The results for the area of the diocese of Barcelona, which includes the Catalan capital, municipalities such as Cornellà, l’Hospitalet, Esplugues, Badalona, or Sant Adrià del Besòs, as well as a large area of Maresme, are worse than those for Catalonia as a whole, where 29% of the population is in the same situation of social exclusion, and the average for Spain, with 23.4%, according to the aforementioned Foessa report.
The panorama left by Covid was once again put on the table yesterday at the Ateneu Barcelonès on the occasion of the conference “Pandemic and social exclusion: the perfect storm”, in which the Foessa 2021 report was analysed. Raúl Flores, technical secretary of the Foessa Foundation, explained that the extent of exclusion was calculated on the basis of 37 indicators on employment, consumption, education, housing, health, conflict and social and political isolation. Only 29% of those surveyed enjoy full integration, 14 points less than in 2018, while those suffering severe and moderate exclusion, those 885,000 people, account for 32% compared to 22% three years ago. And the most severe form of exclusion has increased 30 points, from 371,000 to 483,000 citizens.
“In Catalonia, the perfect storm has arisen. We are in a territory dependent on income from work, while in others, retirement pensions and sectors that have been greatly affected by the pandemic, such as tourism, catering, etc., are the most important. Covid has led to a reduction in working hours and Barcelona has a high concentration of migrants in an irregular administrative situation, who have a much more complicated situation. Living in the big cities, in Madrid or Barcelona, costs much more”, says Flores to explain the differences between Catalonia, with 29% of its population in social exclusion, and, for example, Asturias or the Basque Country, with 16%.
The final straw in this devastating panorama is “the 10% rise in prices due to the war in Ukraine, this is the straw that breaks the camel’s back for the families that Càritas assists”, adds Flores.

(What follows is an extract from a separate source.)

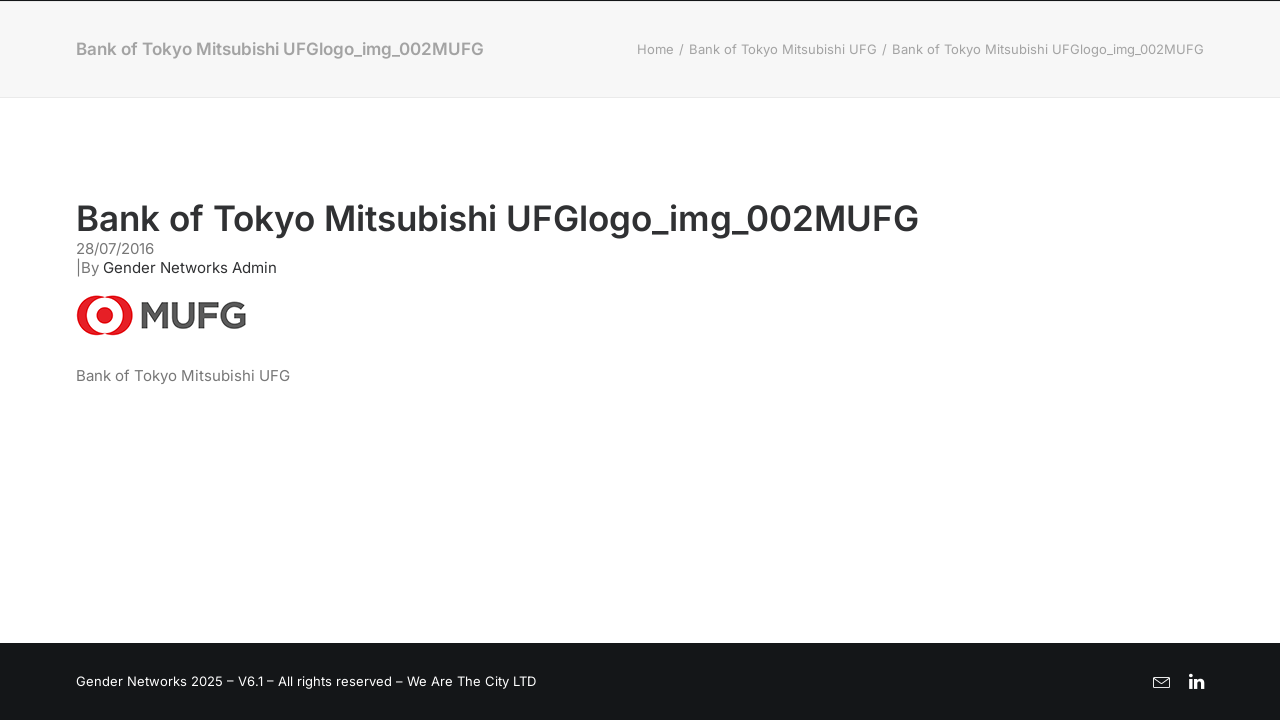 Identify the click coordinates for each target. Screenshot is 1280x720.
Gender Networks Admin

The report emphasises the worsening of working conditions: 97,000 households have 97,000 unemployed members; 60,000 of them have the head of household suffering long-term unemployment while 77,000 are surviving without any regular income.
Lack of work and precariousness feed residential exclusion: 520,000 people, almost 19% of the population, live in housing that does not meet the minimum conditions of habitability, and 300,700 (10.9%) in insecure housing, i.e. at risk of eviction.